Publié le 22 Jul 2013 - 00:07
DOUDOU GNAGNA DIOP, PRÉSIDENT DE L’ONITS

''Au Sénégal, le tourisme n'est pas compétitif''

 

Le tourisme sénégalais bat de l'aile. Et les professionnels estiment que la mesure de réciprocité du visa d'entrée pour les pays hors CEDEAO risque d'enfoncer le secteur dans le marasme. Doudou Gnagna Diop, président de l’Organisation nationale pour l’intégration du tourisme sénégalais (ONITS) passe, dans cet entretien, en revue les difficultés que rencontre le secteur.

Il y a une tension entre les professionnels du tourisme et le ministre de tutelle, Youssou Ndour. Quelles sont les véritables raisons ?

J'ai lu à travers les médias qu'il y a eu un problème entre le patronat et la tutelle. A mon avis, ce genre de problème est inévitable. Au Sénégal, nous avons un phénomène assez rare : nous avons le ministère, c'est-à-dire l'État, et le privé où il n'y a aucune organisation. Mais cette affaire ne date pas d'aujourd'hui, parce que depuis le début, la nomination du ministre, il n'y a pas eu des altercations avec le président du patronat de l'industrie hôtelière. Donc, c'était un mauvais départ. Quand on a un secteur à difficultés depuis plusieurs années, il faut une communication intense. Mais nous avons constaté qu'il n'y a pas de dialogue entre ces deux acteurs professionnels. Il devait y avoir un observatoire qui peut, en cas de problème, atténuer les difficultés. Tel qu'il a été formaté au Sénégal, le tourisme est un secteur d'activité économique qui pratiquement est dépendant de l'extérieur. Les clients viennent des marchés émetteurs, 85% de la clientèle viennent de la France. Donc si l’État n'applique pas une politique nationale comme l'ont fait les autres pays pour sauver le secteur, tout marchera au ralenti. On dit souvent que le tourisme, c'est les grosses entreprises, mais il y a des milliers d'entreprises sur le territoire national où on peut trouver au minimum 20 employés. On ne les prend pas en compte dans les réflexions, on ne les implique pas dans la prise de décisions.

Quelles solutions, selon vous, pour sortir de cette situation ?

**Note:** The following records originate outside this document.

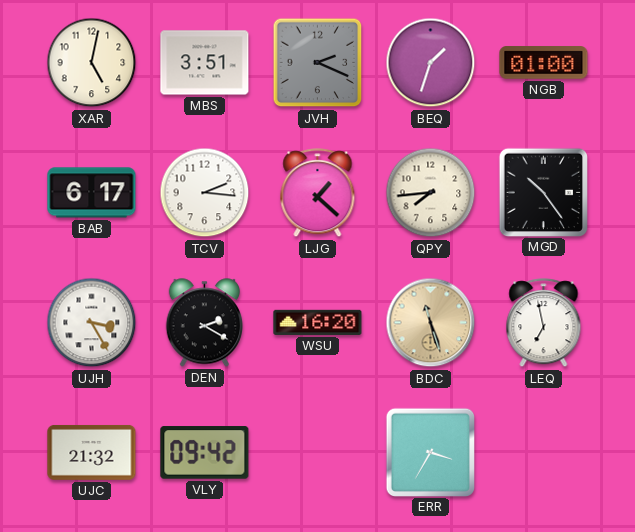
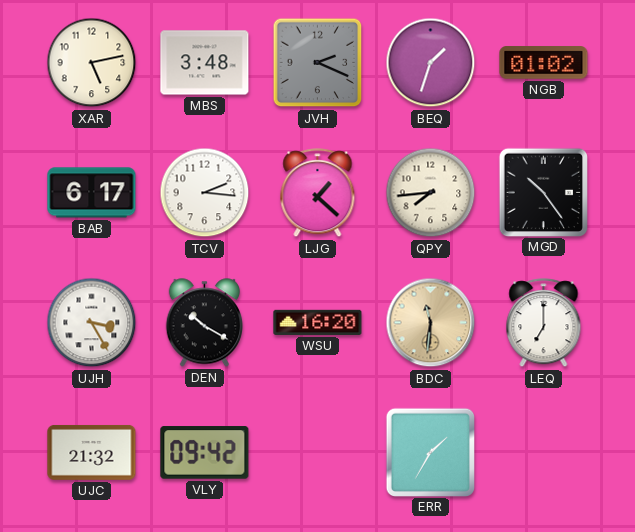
XAR: 5:02 -> 5:13
MBS: 3:51 -> 3:48
NGB: 01:00 -> 01:02
DEN: 2:20 -> 10:20
BDC: 11:27 -> 11:31
LEQ: 6:58 -> 7:00
ERR: 3:35 -> 1:35
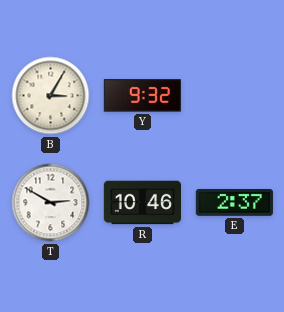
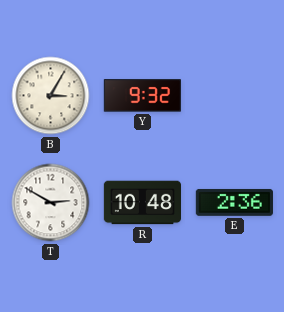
R: 10:46 -> 10:48
E: 2:37 -> 2:36
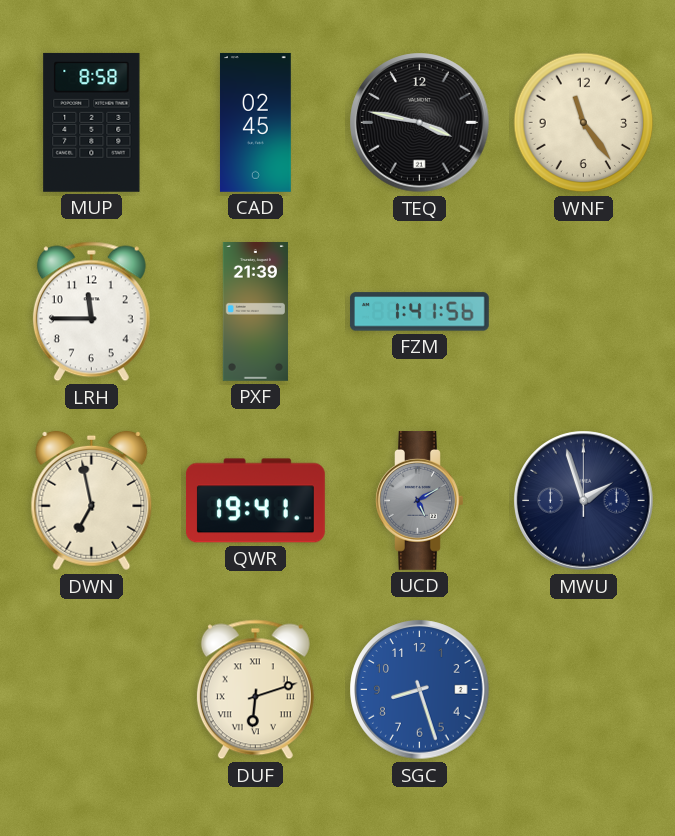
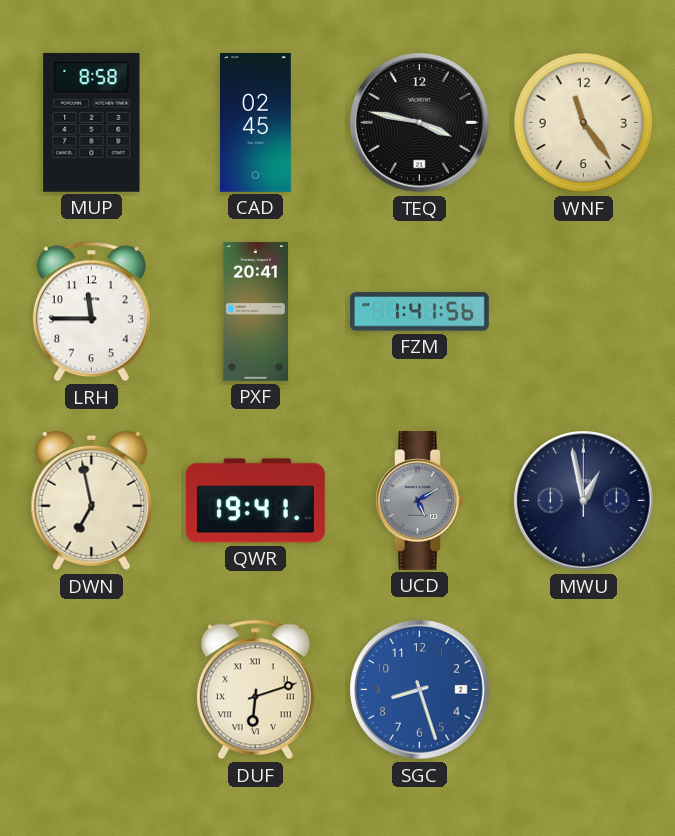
PXF: 21:39 -> 20:41
MWU: 1:57 -> 12:58
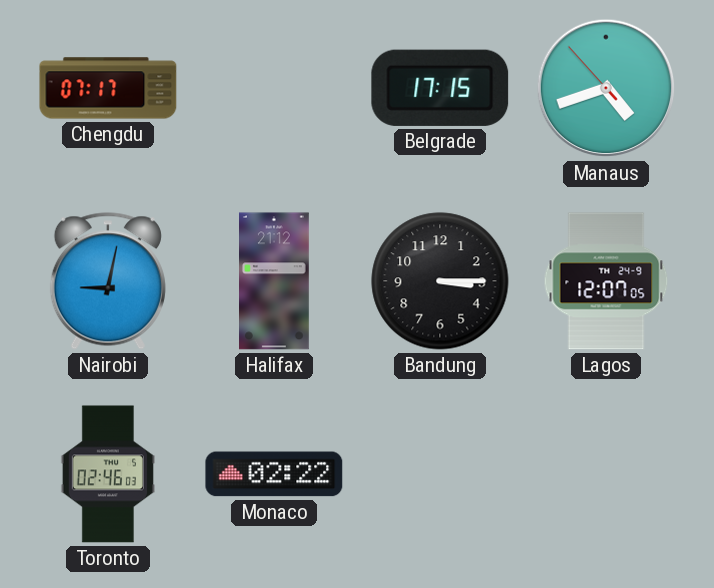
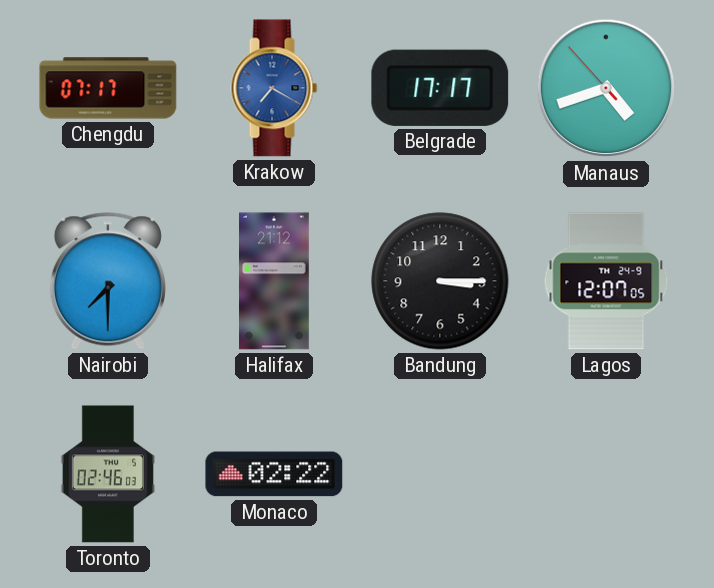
Krakow: none -> 7:20
Belgrade: 17:15 -> 17:17
Nairobi: 9:02 -> 7:30
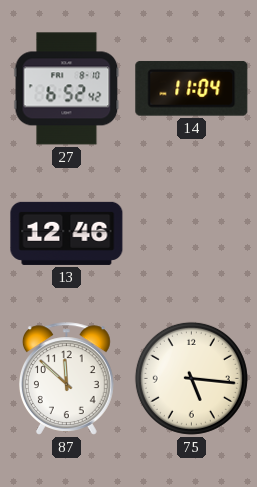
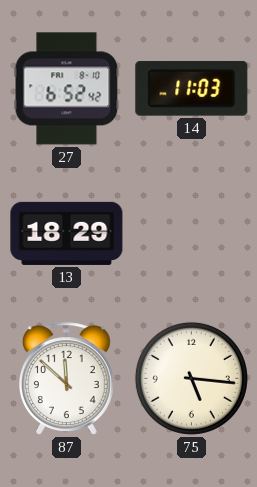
14: 11:04 -> 11:03
13: 12:46 -> 18:29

Ce qu'il y a lieu de faire, c'est une concertation entre tous les acteurs et une implication de tout le monde pour éviter les frustrations. Il y a trois ans de cela, nous avons travaillé sur un projet national, qui est de produire des manuels didactiques pour l'enseignement du tourisme à nos jeunes qui arrivent sur le marché. Ces livres ont coûté de l'argent et depuis qu'on les a déposés au ministère, il n'y a eu aucune réponse. Voilà des formes de non implication et de non considération des nationaux qui travaillent pour que ce secteur soit valorisé, viable et créateur d'emplois et pour la réduction de la pauvreté. Donc, il faut aller dans le sens de la concertation et surtout la planification des intervenants. Parce qu'au Sénégal, on a tendance à concentrer les investisseurs, il y a beaucoup de zones à développer au Sénégal. Les zones où il y a la pèche, la chasse peuvent être exploitées. Il faut aussi créer un Observatoire du tourisme qui organisera des concertations. Ensuite, comment se fait-il qu'au Sénégal on n'a jamais organisé les assises du tourisme ? Tous les pays touristiques tiennent des assises une fois tous les deux ans. Ces assises vont contribuer à régler tous les problèmes concernant les investissements, la réglementation, la mal compréhension de la politique touristique qu'on nous met sous les yeux sans concertation. Elles permettront de faire l’état des lieux réel du secteur et de voir avec les investisseurs et l’État comment faire les injections pour l'avenir. Un secteur qui n'a pas d'observatoire pour jouer le rôle de veille ou d'alerte, il faudrait ne serait-ce que des assises pour avoir une lisibilité suivant les différents territoires.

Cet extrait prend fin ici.